### Task details
Every line of the listing below should be written out exactly, minus its images.

### Input material
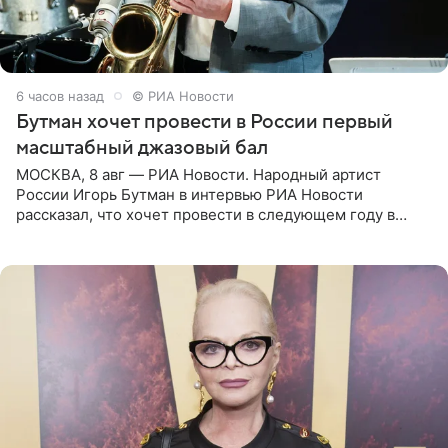
6 часов назад
© РИА Новости
Бутман хочет провести в России первый
масштабный джазовый бал
МОСКВА, 8 авг — РИА Новости. Народный артист
России Игорь Бутман в интервью РИА Новости
рассказал, что хочет провести в следующем году в
Санкт-Петербурге первый масштабный джазовый бал,
который объединит джаз,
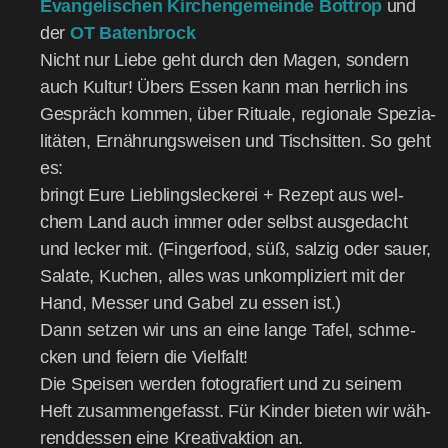
Evan­ge­li­schen Kir­chen­ge­mein­de Bot­trop
und
der
OT Baten­b­rock
Nicht nur Lie­be geht durch den Magen, son­dern
auch Kul­tur! Übers Essen kann man herr­lich ins
Gespräch kom­men, über Ritua­le, regio­na­le Spe­zia­
li­tä­ten, Ernäh­rungs­wei­sen und Tisch­sit­ten. So geht
es:
bringt Eure Lieb­lings­le­cke­rei + Rezept aus wel­
chem Land auch immer oder selbst aus­ge­dacht
und lecker mit. (Fin­ger­food, süß, sal­zig oder sau­er,
Sala­te, Kuchen, alles was unkom­pli­ziert mit der
Hand, Mes­ser und Gabel zu essen ist.)
Dann set­zen wir uns an eine lan­ge Tafel, schme­
cken und fei­ern die Viel­falt!
Die Spei­sen wer­den foto­gra­fiert und zu sei­nem
Heft zusam­men­ge­fasst. Für Kin­der bie­ten wir wäh­
rend­des­sen eine Krea­tiv­ak­ti­on an.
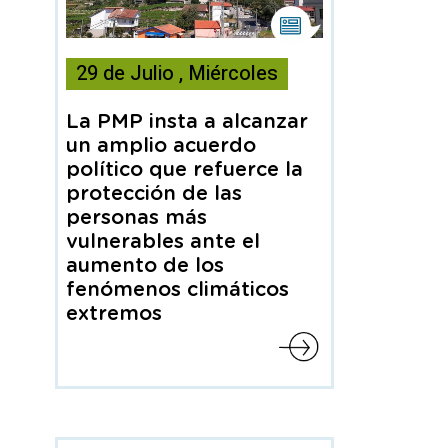
Esta
noticia
29
de
Julio
,
Miércoles
contiene
Nota
de
La PMP insta a alcanzar
prensa
un amplio acuerdo
político que refuerce la
protección de las
personas más
vulnerables ante el
aumento de los
fenómenos climáticos
extremos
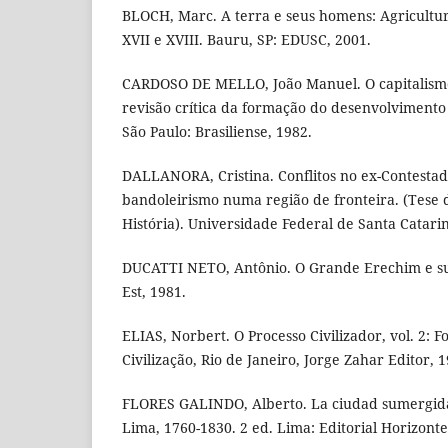
BLOCH, Marc. A terra e seus homens: Agricultura
XVII e XVIII. Bauru, SP: EDUSC, 2001.
CARDOSO DE MELLO, João Manuel. O capitalismo 
revisão crítica da formação do desenvolvimento
São Paulo: Brasiliense, 1982.
DALLANORA, Cristina. Conflitos no ex-Contestad
bandoleirismo numa região de fronteira. (Tese
História). Universidade Federal de Santa Catarin
DUCATTI NETO, Antônio. O Grande Erechim e sua
Est, 1981.
ELIAS, Norbert. O Processo Civilizador, vol. 2: 
Civilização, Rio de Janeiro, Jorge Zahar Editor, 1
FLORES GALINDO, Alberto. La ciudad sumergida:
Lima, 1760-1830. 2 ed. Lima: Editorial Horizonte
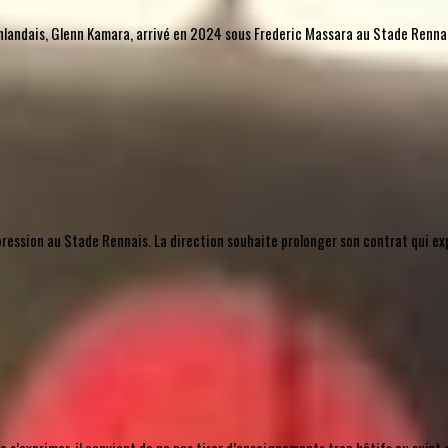
l finlandais, Glenn Kamara, arrivé en 2024 sous Frederic Massara au Stade Rennais
mpression au Stade Rennais. La direction souhaite prolonger son contrat qui ex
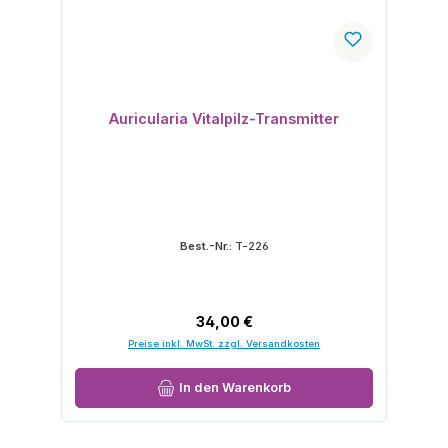
Auricularia Vitalpilz-Transmitter
Best.-Nr.:
T-226
Regulärer Preis:
34,00 €
Preise inkl. MwSt. zzgl. Versandkosten
In den Warenkorb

### Your solution
6 часов назад
© РИА Новости
Бутман хочет провести в России первый
масштабный джазовый бал
МОСКВА, 8 авг — РИА Новости. Народный артист
России Игорь Бутман в интервью РИА Новости
рассказал, что хочет провести в следующем году в
Санкт-Петербурге первый масштабный джазовый бал,
который объединит джаз,
Evan­ge­li­schen Kir­chen­ge­mein­de Bot­trop
und
der
OT Baten­b­rock
Nicht nur Lie­be geht durch den Magen, son­dern
auch Kul­tur! Übers Essen kann man herr­lich ins
Gespräch kom­men, über Ritua­le, regio­na­le Spe­zia­
li­tä­ten, Ernäh­rungs­wei­sen und Tisch­sit­ten. So geht
es:
bringt Eure Lieb­lings­le­cke­rei + Rezept aus wel­
chem Land auch immer oder selbst aus­ge­dacht
und lecker mit. (Fin­ger­food, süß, sal­zig oder sau­er,
Sala­te, Kuchen, alles was unkom­pli­ziert mit der
Hand, Mes­ser und Gabel zu essen ist.)
Dann set­zen wir uns an eine lan­ge Tafel, schme­
cken und fei­ern die Viel­falt!
Die Spei­sen wer­den foto­gra­fiert und zu sei­nem
Heft zusam­men­ge­fasst. Für Kin­der bie­ten wir wäh­
rend­des­sen eine Krea­tiv­ak­ti­on an.
Esta
noticia
29
de
Julio
,
Miércoles
contiene
Nota
de
La PMP insta a alcanzar
prensa
un amplio acuerdo
político que refuerce la
protección de las
personas más
vulnerables ante el
aumento de los
fenómenos climáticos
extremos
BLOCH, Marc. A terra e seus homens: Agricultura
XVII e XVIII. Bauru, SP: EDUSC, 2001.
CARDOSO DE MELLO, João Manuel. O capitalismo 
revisão crítica da formação do desenvolvimento
São Paulo: Brasiliense, 1982.
DALLANORA, Cristina. Conflitos no ex-Contestad
bandoleirismo numa região de fronteira. (Tese
História). Universidade Federal de Santa Catarin
DUCATTI NETO, Antônio. O Grande Erechim e sua
Est, 1981.
ELIAS, Norbert. O Processo Civilizador, vol. 2: 
Civilização, Rio de Janeiro, Jorge Zahar Editor, 1
FLORES GALINDO, Alberto. La ciudad sumergida:
Lima, 1760-1830. 2 ed. Lima: Editorial Horizonte
l finlandais, Glenn Kamara, arrivé en 2024 sous Frederic Massara au Stade Rennais
mpression au Stade Rennais. La direction souhaite prolonger son contrat qui ex
Auricularia Vitalpilz-Transmitter
Best.-Nr.:
T-226
Regulärer Preis:
34,00 €
Preise inkl. MwSt. zzgl. Versandkosten
In den Warenkorb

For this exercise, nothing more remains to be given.